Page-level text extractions
▬▬▬▬▬▬

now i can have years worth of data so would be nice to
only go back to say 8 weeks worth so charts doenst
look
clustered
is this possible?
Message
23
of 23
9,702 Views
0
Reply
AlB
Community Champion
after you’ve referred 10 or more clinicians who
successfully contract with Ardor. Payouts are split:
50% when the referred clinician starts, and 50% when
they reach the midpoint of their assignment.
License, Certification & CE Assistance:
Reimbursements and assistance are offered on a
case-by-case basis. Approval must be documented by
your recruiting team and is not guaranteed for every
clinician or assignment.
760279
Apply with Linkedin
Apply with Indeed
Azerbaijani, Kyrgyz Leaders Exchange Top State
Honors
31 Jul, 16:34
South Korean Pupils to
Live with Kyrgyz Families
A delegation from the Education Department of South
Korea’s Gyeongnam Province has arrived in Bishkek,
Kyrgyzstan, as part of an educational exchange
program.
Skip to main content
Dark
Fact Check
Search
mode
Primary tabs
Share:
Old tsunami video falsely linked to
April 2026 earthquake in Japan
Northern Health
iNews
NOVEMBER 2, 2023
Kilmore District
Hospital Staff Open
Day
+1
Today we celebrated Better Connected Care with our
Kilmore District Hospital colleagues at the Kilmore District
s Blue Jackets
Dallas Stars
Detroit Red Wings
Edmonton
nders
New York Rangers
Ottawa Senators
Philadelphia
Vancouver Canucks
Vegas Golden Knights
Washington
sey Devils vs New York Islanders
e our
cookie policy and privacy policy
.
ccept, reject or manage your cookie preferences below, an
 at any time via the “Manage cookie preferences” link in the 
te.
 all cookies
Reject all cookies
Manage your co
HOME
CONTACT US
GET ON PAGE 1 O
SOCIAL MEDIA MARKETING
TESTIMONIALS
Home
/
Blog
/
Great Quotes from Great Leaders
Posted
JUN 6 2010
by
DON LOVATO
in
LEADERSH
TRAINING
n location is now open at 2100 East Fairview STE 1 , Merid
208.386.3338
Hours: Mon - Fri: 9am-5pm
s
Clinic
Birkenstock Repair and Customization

▬▬▬▬▬▬

WHAT TO PRODUCE:
Your answer must be the lines from the first line of the records through the line containing "ccept, reject or", copied exactly.

PROBLEM SOLUTION:
now i can have years worth of data so would be nice to
only go back to say 8 weeks worth so charts doenst
look
clustered
is this possible?
Message
23
of 23
9,702 Views
0
Reply
AlB
Community Champion
after you’ve referred 10 or more clinicians who
successfully contract with Ardor. Payouts are split:
50% when the referred clinician starts, and 50% when
they reach the midpoint of their assignment.
License, Certification & CE Assistance:
Reimbursements and assistance are offered on a
case-by-case basis. Approval must be documented by
your recruiting team and is not guaranteed for every
clinician or assignment.
760279
Apply with Linkedin
Apply with Indeed
Azerbaijani, Kyrgyz Leaders Exchange Top State
Honors
31 Jul, 16:34
South Korean Pupils to
Live with Kyrgyz Families
A delegation from the Education Department of South
Korea’s Gyeongnam Province has arrived in Bishkek,
Kyrgyzstan, as part of an educational exchange
program.
Skip to main content
Dark
Fact Check
Search
mode
Primary tabs
Share:
Old tsunami video falsely linked to
April 2026 earthquake in Japan
Northern Health
iNews
NOVEMBER 2, 2023
Kilmore District
Hospital Staff Open
Day
+1
Today we celebrated Better Connected Care with our
Kilmore District Hospital colleagues at the Kilmore District
s Blue Jackets
Dallas Stars
Detroit Red Wings
Edmonton
nders
New York Rangers
Ottawa Senators
Philadelphia
Vancouver Canucks
Vegas Golden Knights
Washington
sey Devils vs New York Islanders
e our
cookie policy and privacy policy
.
ccept, reject or manage your cookie preferences below, an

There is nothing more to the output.